Si la película de Heineman fuera un trabajo periodístico, se podrían criticar algunas imprecisiones (por ejemplo, confunde espacios como la plaza de Apatzingán y la de Tepalcatepec) pero lo cierto es que el resultado de su narrativa es un fiel reflejo de que en la lucha contra el narcotráfico (como en casi todo en la vida) no hay héroes ni villanos, los malos nunca son tan malos, ni los buenos tan buenos. “Hacemos esto porque somos pobres, si no andaríamos viajando como ustedes”, confiesa un hombre encapuchado nada más comenzar la cinta mientras sus colaboradores cocinan anfetaminas a medianoche en el bosque.

A lo largo del filme, producido por la oscarizada Kathryn Bigelow (En tierra hostil), Heineman da cuenta de las mismas historias que un periodista que haya pisado la zona tendrá registradas en su libreta.
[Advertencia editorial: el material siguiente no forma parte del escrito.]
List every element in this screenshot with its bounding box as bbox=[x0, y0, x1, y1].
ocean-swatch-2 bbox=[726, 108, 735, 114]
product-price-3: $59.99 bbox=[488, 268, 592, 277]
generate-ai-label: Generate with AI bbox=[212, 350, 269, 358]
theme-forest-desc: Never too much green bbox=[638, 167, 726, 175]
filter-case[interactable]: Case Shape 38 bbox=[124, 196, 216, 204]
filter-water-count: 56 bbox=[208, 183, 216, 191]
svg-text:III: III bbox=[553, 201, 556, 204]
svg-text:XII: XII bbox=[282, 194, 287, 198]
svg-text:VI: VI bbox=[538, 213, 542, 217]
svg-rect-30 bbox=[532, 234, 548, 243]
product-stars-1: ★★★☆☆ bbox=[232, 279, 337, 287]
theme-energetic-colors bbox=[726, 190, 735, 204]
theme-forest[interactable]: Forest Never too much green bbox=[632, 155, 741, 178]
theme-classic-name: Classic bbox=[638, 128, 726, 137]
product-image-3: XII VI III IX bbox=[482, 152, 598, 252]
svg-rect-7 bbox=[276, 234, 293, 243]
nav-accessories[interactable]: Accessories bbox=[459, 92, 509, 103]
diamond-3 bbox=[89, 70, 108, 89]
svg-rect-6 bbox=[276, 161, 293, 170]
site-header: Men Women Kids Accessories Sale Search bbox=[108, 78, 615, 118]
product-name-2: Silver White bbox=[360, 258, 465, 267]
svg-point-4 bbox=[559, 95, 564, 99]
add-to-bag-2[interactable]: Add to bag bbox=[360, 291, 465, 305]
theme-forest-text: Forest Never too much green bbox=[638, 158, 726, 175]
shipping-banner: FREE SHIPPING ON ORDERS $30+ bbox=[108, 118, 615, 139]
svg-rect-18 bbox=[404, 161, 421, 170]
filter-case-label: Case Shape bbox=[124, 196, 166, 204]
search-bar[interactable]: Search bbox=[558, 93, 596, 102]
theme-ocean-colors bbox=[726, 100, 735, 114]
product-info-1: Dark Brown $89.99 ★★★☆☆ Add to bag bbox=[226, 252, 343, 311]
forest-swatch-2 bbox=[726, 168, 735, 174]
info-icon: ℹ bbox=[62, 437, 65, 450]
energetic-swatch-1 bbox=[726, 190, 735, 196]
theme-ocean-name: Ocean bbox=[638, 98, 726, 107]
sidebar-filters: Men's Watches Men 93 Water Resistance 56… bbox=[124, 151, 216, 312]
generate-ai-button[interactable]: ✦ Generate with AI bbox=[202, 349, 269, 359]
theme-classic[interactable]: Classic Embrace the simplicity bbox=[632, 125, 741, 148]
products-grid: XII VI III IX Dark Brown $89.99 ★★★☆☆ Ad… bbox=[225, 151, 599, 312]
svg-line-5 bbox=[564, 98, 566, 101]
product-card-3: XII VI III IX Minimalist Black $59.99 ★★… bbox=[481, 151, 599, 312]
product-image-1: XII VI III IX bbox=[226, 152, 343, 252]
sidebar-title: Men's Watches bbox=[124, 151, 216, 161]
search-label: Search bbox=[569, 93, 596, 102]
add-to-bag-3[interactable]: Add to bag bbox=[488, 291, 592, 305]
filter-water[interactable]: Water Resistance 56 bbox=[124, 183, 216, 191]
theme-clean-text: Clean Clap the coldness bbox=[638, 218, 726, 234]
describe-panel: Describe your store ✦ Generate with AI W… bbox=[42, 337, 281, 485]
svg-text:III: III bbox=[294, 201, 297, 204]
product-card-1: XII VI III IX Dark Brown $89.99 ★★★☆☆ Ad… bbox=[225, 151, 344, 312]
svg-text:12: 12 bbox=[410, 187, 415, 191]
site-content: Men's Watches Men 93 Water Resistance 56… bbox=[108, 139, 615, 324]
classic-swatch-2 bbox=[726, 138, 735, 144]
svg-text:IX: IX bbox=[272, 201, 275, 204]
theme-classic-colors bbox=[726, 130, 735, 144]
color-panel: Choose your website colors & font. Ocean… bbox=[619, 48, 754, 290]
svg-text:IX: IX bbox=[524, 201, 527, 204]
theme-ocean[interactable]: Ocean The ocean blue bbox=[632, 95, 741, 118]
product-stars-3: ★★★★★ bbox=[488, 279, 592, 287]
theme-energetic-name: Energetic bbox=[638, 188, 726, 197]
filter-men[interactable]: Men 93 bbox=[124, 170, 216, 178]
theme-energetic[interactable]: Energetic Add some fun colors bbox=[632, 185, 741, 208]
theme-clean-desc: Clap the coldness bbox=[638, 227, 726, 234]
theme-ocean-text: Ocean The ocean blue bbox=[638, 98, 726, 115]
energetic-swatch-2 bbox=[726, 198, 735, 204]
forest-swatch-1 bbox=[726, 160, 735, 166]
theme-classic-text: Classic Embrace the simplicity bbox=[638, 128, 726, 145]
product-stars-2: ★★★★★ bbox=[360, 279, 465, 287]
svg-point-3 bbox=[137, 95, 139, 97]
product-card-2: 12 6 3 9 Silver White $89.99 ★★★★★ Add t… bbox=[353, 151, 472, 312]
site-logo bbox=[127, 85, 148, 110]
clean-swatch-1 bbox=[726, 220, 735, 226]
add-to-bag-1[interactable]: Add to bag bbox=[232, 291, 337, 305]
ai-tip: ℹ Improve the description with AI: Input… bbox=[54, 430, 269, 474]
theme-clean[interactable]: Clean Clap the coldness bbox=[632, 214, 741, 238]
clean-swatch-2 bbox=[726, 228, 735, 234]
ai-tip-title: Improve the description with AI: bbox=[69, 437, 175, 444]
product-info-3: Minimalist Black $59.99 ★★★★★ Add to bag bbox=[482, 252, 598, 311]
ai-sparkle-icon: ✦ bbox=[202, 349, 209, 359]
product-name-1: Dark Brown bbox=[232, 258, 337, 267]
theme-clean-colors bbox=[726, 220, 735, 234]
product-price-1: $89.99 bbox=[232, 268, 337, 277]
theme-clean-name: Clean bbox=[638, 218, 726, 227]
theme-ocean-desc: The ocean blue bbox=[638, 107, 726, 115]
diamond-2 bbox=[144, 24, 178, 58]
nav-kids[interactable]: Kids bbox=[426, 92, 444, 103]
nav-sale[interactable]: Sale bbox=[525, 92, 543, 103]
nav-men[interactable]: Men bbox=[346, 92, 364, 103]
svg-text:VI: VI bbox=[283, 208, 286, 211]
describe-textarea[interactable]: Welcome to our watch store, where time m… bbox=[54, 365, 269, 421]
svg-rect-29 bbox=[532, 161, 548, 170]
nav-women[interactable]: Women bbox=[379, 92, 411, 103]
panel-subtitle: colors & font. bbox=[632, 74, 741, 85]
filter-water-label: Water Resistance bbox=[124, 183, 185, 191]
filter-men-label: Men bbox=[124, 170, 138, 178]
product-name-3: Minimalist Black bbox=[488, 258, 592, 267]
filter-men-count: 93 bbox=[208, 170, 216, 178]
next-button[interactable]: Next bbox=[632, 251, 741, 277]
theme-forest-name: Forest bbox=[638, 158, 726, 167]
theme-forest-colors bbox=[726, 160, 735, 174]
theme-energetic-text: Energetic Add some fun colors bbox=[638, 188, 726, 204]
El mérito del director es haber conseguido esos testimonios frente a una cámara, a cara descubierta. Que una viuda explique cómo la secuestraron a ella y a su esposo, cómo a ambos los torturaron y cómo tras múltiples vejaciones, a ella la dejaron ir. En el relato de la muchacha no hay un ápice de exageración y sus palabras recuerdan a las de muchas otras víctimas que conocí en 2014: el matrimonio que mantiene intacta la habitación de su hijo desde que en 2012 su cabeza apareció tirada en una cuneta; los dueños de un negocio que hallaron la de su primogénito en la portada de un diario local; la joven que sufrió abusos; la extorsión a la que fue sometido durante meses Luis, un productor de aguacate; la angustia de la madre de María, cuando su hija desapareció embarazada y nunca más supieron de ella...
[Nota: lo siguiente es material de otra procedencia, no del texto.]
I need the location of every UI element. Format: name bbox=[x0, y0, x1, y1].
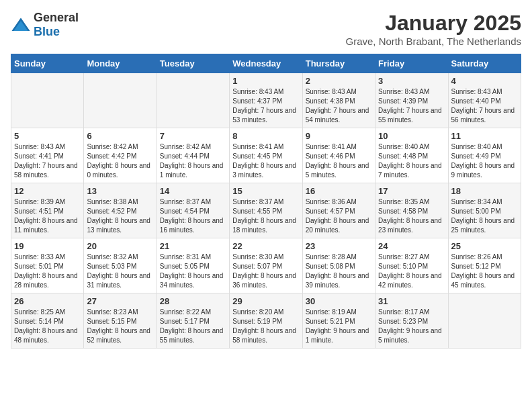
header: General Blue January 2025 Grave, North B… bbox=[11, 11, 521, 47]
calendar-cell: 4Sunrise: 8:43 AM Sunset: 4:40 PM Daylig… bbox=[448, 73, 521, 128]
day-info: Sunrise: 8:25 AM Sunset: 5:14 PM Dayligh… bbox=[14, 308, 81, 345]
day-number: 24 bbox=[378, 241, 445, 251]
day-number: 15 bbox=[232, 186, 299, 196]
day-number: 19 bbox=[14, 241, 81, 251]
day-info: Sunrise: 8:37 AM Sunset: 4:54 PM Dayligh… bbox=[160, 197, 226, 235]
day-number: 22 bbox=[232, 241, 299, 251]
calendar-cell: 9Sunrise: 8:41 AM Sunset: 4:46 PM Daylig… bbox=[302, 128, 375, 183]
day-info: Sunrise: 8:39 AM Sunset: 4:51 PM Dayligh… bbox=[14, 197, 81, 235]
day-number: 20 bbox=[87, 241, 153, 251]
calendar-cell: 6Sunrise: 8:42 AM Sunset: 4:42 PM Daylig… bbox=[84, 128, 157, 183]
logo-general-text: General bbox=[34, 11, 79, 24]
calendar-cell bbox=[84, 73, 157, 128]
calendar-cell bbox=[157, 73, 229, 128]
day-info: Sunrise: 8:43 AM Sunset: 4:39 PM Dayligh… bbox=[378, 87, 445, 125]
calendar-cell bbox=[11, 73, 84, 128]
calendar-cell: 1Sunrise: 8:43 AM Sunset: 4:37 PM Daylig… bbox=[230, 73, 302, 128]
day-header-friday: Friday bbox=[375, 54, 448, 73]
calendar-cell: 23Sunrise: 8:28 AM Sunset: 5:08 PM Dayli… bbox=[302, 238, 375, 293]
day-number: 7 bbox=[160, 131, 226, 141]
day-info: Sunrise: 8:17 AM Sunset: 5:23 PM Dayligh… bbox=[378, 308, 445, 345]
day-info: Sunrise: 8:37 AM Sunset: 4:55 PM Dayligh… bbox=[232, 197, 299, 235]
day-number: 10 bbox=[378, 131, 445, 141]
day-info: Sunrise: 8:34 AM Sunset: 5:00 PM Dayligh… bbox=[451, 197, 518, 235]
day-info: Sunrise: 8:33 AM Sunset: 5:01 PM Dayligh… bbox=[14, 253, 81, 290]
calendar-cell: 5Sunrise: 8:43 AM Sunset: 4:41 PM Daylig… bbox=[11, 128, 84, 183]
day-number: 28 bbox=[160, 296, 226, 306]
calendar-cell bbox=[448, 293, 521, 349]
day-header-thursday: Thursday bbox=[302, 54, 375, 73]
day-number: 1 bbox=[232, 76, 299, 86]
day-number: 5 bbox=[14, 131, 81, 141]
day-info: Sunrise: 8:40 AM Sunset: 4:48 PM Dayligh… bbox=[378, 142, 445, 180]
day-info: Sunrise: 8:41 AM Sunset: 4:45 PM Dayligh… bbox=[232, 142, 299, 180]
calendar-table: SundayMondayTuesdayWednesdayThursdayFrid… bbox=[11, 54, 521, 349]
calendar-cell: 30Sunrise: 8:19 AM Sunset: 5:21 PM Dayli… bbox=[302, 293, 375, 349]
day-number: 4 bbox=[451, 76, 518, 86]
header-row: SundayMondayTuesdayWednesdayThursdayFrid… bbox=[11, 54, 521, 73]
week-row-3: 12Sunrise: 8:39 AM Sunset: 4:51 PM Dayli… bbox=[11, 183, 521, 238]
day-number: 26 bbox=[14, 296, 81, 306]
day-info: Sunrise: 8:43 AM Sunset: 4:40 PM Dayligh… bbox=[451, 87, 518, 125]
calendar-cell: 31Sunrise: 8:17 AM Sunset: 5:23 PM Dayli… bbox=[375, 293, 448, 349]
calendar-cell: 27Sunrise: 8:23 AM Sunset: 5:15 PM Dayli… bbox=[84, 293, 157, 349]
day-number: 6 bbox=[87, 131, 153, 141]
day-info: Sunrise: 8:27 AM Sunset: 5:10 PM Dayligh… bbox=[378, 253, 445, 290]
day-number: 14 bbox=[160, 186, 226, 196]
day-header-wednesday: Wednesday bbox=[230, 54, 302, 73]
day-info: Sunrise: 8:43 AM Sunset: 4:37 PM Dayligh… bbox=[232, 87, 299, 125]
calendar-cell: 18Sunrise: 8:34 AM Sunset: 5:00 PM Dayli… bbox=[448, 183, 521, 238]
day-info: Sunrise: 8:36 AM Sunset: 4:57 PM Dayligh… bbox=[306, 197, 372, 235]
day-header-saturday: Saturday bbox=[448, 54, 521, 73]
calendar-cell: 29Sunrise: 8:20 AM Sunset: 5:19 PM Dayli… bbox=[230, 293, 302, 349]
day-number: 8 bbox=[232, 131, 299, 141]
day-number: 17 bbox=[378, 186, 445, 196]
day-number: 18 bbox=[451, 186, 518, 196]
week-row-5: 26Sunrise: 8:25 AM Sunset: 5:14 PM Dayli… bbox=[11, 293, 521, 349]
calendar-cell: 12Sunrise: 8:39 AM Sunset: 4:51 PM Dayli… bbox=[11, 183, 84, 238]
day-number: 29 bbox=[232, 296, 299, 306]
calendar-cell: 17Sunrise: 8:35 AM Sunset: 4:58 PM Dayli… bbox=[375, 183, 448, 238]
calendar-cell: 16Sunrise: 8:36 AM Sunset: 4:57 PM Dayli… bbox=[302, 183, 375, 238]
day-number: 27 bbox=[87, 296, 153, 306]
day-info: Sunrise: 8:28 AM Sunset: 5:08 PM Dayligh… bbox=[306, 253, 372, 290]
day-number: 13 bbox=[87, 186, 153, 196]
day-number: 25 bbox=[451, 241, 518, 251]
title-section: January 2025 Grave, North Brabant, The N… bbox=[345, 11, 521, 47]
calendar-cell: 10Sunrise: 8:40 AM Sunset: 4:48 PM Dayli… bbox=[375, 128, 448, 183]
day-info: Sunrise: 8:43 AM Sunset: 4:38 PM Dayligh… bbox=[306, 87, 372, 125]
day-number: 16 bbox=[306, 186, 372, 196]
calendar-cell: 22Sunrise: 8:30 AM Sunset: 5:07 PM Dayli… bbox=[230, 238, 302, 293]
calendar-cell: 26Sunrise: 8:25 AM Sunset: 5:14 PM Dayli… bbox=[11, 293, 84, 349]
day-info: Sunrise: 8:41 AM Sunset: 4:46 PM Dayligh… bbox=[306, 142, 372, 180]
calendar-cell: 28Sunrise: 8:22 AM Sunset: 5:17 PM Dayli… bbox=[157, 293, 229, 349]
day-info: Sunrise: 8:19 AM Sunset: 5:21 PM Dayligh… bbox=[306, 308, 372, 345]
day-info: Sunrise: 8:40 AM Sunset: 4:49 PM Dayligh… bbox=[451, 142, 518, 180]
day-info: Sunrise: 8:35 AM Sunset: 4:58 PM Dayligh… bbox=[378, 197, 445, 235]
calendar-cell: 13Sunrise: 8:38 AM Sunset: 4:52 PM Dayli… bbox=[84, 183, 157, 238]
calendar-cell: 19Sunrise: 8:33 AM Sunset: 5:01 PM Dayli… bbox=[11, 238, 84, 293]
logo-blue-text: Blue bbox=[34, 25, 60, 38]
day-header-sunday: Sunday bbox=[11, 54, 84, 73]
calendar-cell: 2Sunrise: 8:43 AM Sunset: 4:38 PM Daylig… bbox=[302, 73, 375, 128]
day-header-monday: Monday bbox=[84, 54, 157, 73]
calendar-cell: 15Sunrise: 8:37 AM Sunset: 4:55 PM Dayli… bbox=[230, 183, 302, 238]
week-row-4: 19Sunrise: 8:33 AM Sunset: 5:01 PM Dayli… bbox=[11, 238, 521, 293]
day-number: 12 bbox=[14, 186, 81, 196]
subtitle: Grave, North Brabant, The Netherlands bbox=[345, 36, 521, 47]
day-number: 31 bbox=[378, 296, 445, 306]
calendar-cell: 3Sunrise: 8:43 AM Sunset: 4:39 PM Daylig… bbox=[375, 73, 448, 128]
day-number: 2 bbox=[306, 76, 372, 86]
day-info: Sunrise: 8:26 AM Sunset: 5:12 PM Dayligh… bbox=[451, 253, 518, 290]
day-number: 3 bbox=[378, 76, 445, 86]
main-title: January 2025 bbox=[345, 11, 521, 36]
calendar-cell: 14Sunrise: 8:37 AM Sunset: 4:54 PM Dayli… bbox=[157, 183, 229, 238]
logo: General Blue bbox=[11, 11, 79, 39]
calendar-cell: 8Sunrise: 8:41 AM Sunset: 4:45 PM Daylig… bbox=[230, 128, 302, 183]
calendar-cell: 11Sunrise: 8:40 AM Sunset: 4:49 PM Dayli… bbox=[448, 128, 521, 183]
day-number: 9 bbox=[306, 131, 372, 141]
calendar-cell: 20Sunrise: 8:32 AM Sunset: 5:03 PM Dayli… bbox=[84, 238, 157, 293]
day-info: Sunrise: 8:32 AM Sunset: 5:03 PM Dayligh… bbox=[87, 253, 153, 290]
day-number: 21 bbox=[160, 241, 226, 251]
day-info: Sunrise: 8:38 AM Sunset: 4:52 PM Dayligh… bbox=[87, 197, 153, 235]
La cámara del documentalista, que en ocasiones es víctima del fuego cruzado, persigue a Mireles y abraza su valentía y su liderazgo, pero también muestra su lado oscuro: el hombre que decide dar la espalda a su esposa y comenzar una relación con una joven de 17 años; su expulsión del Consejo General de las Autodefensas y finalmente la detención, el 27 de junio de 2014. Para entonces, el Gobierno de Peña Nieto había retirado a los civiles el permiso para usar las armas, pero él, en un claro desafío a las directrices federales, seguía acudiendo en auxilio de los vecinos que le solicitaban apoyo. El día de su aprehensión, las fuerzas de seguridad hallaron armas y droga en su camioneta, lo encapucharon y lo subieron a un helicóptero durante horas, antes de entregarlo en Morelia, la capital del Estado.
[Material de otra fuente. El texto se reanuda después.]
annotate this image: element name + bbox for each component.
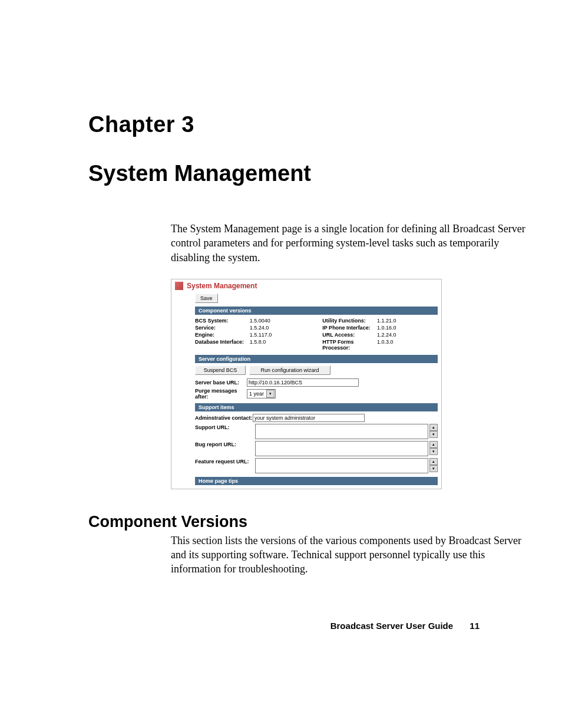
footer-page-number: 11	[470, 621, 480, 631]
embedded-screenshot: System Management Save Component version…	[171, 279, 442, 489]
scroll-up-icon[interactable]: ▴	[429, 458, 438, 465]
version-value: 1.5.24.0	[250, 324, 310, 331]
version-key: URL Access:	[322, 331, 377, 338]
chapter-label: Chapter 3	[88, 112, 527, 137]
component-versions-paragraph: This section lists the versions of the v…	[171, 533, 527, 577]
screenshot-title: System Management	[187, 282, 257, 290]
footer-title: Broadcast Server User Guide	[330, 621, 453, 631]
admin-contact-label: Adminstrative contact:	[195, 415, 253, 421]
version-key: HTTP Forms Processor:	[322, 338, 377, 351]
section-heading-component-versions: Component Versions	[88, 513, 527, 531]
scroll-down-icon[interactable]: ▾	[429, 465, 438, 472]
bug-report-url-label: Bug report URL:	[195, 441, 253, 447]
bar-component-versions: Component versions	[195, 307, 438, 315]
chapter-title: System Management	[88, 161, 527, 186]
purge-select-value: 1 year	[249, 391, 264, 397]
feature-request-url-textarea[interactable]	[255, 458, 428, 473]
version-value: 1.5.0040	[250, 317, 310, 324]
scroll-down-icon[interactable]: ▾	[429, 448, 438, 455]
app-icon	[175, 282, 183, 290]
version-key: Engine:	[195, 331, 250, 338]
page-footer: Broadcast Server User Guide 11	[330, 621, 480, 631]
bug-report-url-textarea[interactable]	[255, 441, 428, 456]
intro-paragraph: The System Management page is a single l…	[171, 222, 527, 265]
bar-home-page-tips: Home page tips	[195, 477, 438, 485]
purge-messages-label: Purge messages after:	[195, 388, 247, 400]
scroll-down-icon[interactable]: ▾	[429, 431, 438, 438]
feature-request-url-label: Feature request URL:	[195, 458, 253, 465]
version-value: 1.5.8.0	[250, 338, 310, 351]
version-value: 1.2.24.0	[377, 331, 438, 338]
version-value: 1.5.117.0	[250, 331, 310, 338]
scroll-up-icon[interactable]: ▴	[429, 441, 438, 448]
server-base-url-label: Server base URL:	[195, 380, 247, 386]
scroll-up-icon[interactable]: ▴	[429, 424, 438, 431]
server-base-url-input[interactable]	[247, 378, 359, 387]
screenshot-header: System Management	[171, 279, 441, 291]
purge-messages-select[interactable]: 1 year ▾	[247, 389, 276, 398]
component-versions-table: BCS System: 1.5.0040 Utility Functions: …	[195, 317, 438, 351]
support-url-label: Support URL:	[195, 424, 253, 430]
version-value: 1.0.3.0	[377, 338, 438, 351]
bar-server-configuration: Server configuration	[195, 355, 438, 363]
version-key: IP Phone Interface:	[322, 324, 377, 331]
save-button[interactable]: Save	[195, 294, 218, 303]
version-key: BCS System:	[195, 317, 250, 324]
bar-support-items: Support items	[195, 403, 438, 411]
admin-contact-input[interactable]	[253, 414, 365, 422]
version-value: 1.0.16.0	[377, 324, 438, 331]
suspend-bcs-button[interactable]: Suspend BCS	[195, 365, 246, 375]
support-url-textarea[interactable]	[255, 424, 428, 439]
chevron-down-icon: ▾	[266, 390, 275, 398]
version-key: Database Interface:	[195, 338, 250, 351]
version-key: Utility Functions:	[322, 317, 377, 324]
version-value: 1.1.21.0	[377, 317, 438, 324]
document-page: Chapter 3 System Management The System M…	[0, 0, 562, 728]
run-config-wizard-button[interactable]: Run configuration wizard	[249, 365, 330, 375]
version-key: Service:	[195, 324, 250, 331]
Si Mireles fuera un actor y Cartel Land una película de ficción, el fundador de las autodefensas estaría ahora nominado al Oscar a Mejor Actor. En la vida real, el héroe caído en desgracia vive desde hace año y medio en una prisión en Sonora, a 1500 km de casa, enfermo. El Gobierno ha borrado de la Historia que su alzamiento detonó la solución del conflicto en Tierra Caliente. Sus últimos discursos desde la cárcel han adquirido tintes de fanatismo religioso, la tan anunciada liberación se ha postergado ya en varias ocasiones y los problemas de diabetes ponen en peligro su vida cada cierto tiempo. Si Mireles fuera un actor ganaría ese Oscar, pero la realidad política es bastante menos glamurosa que una película de Hollywood.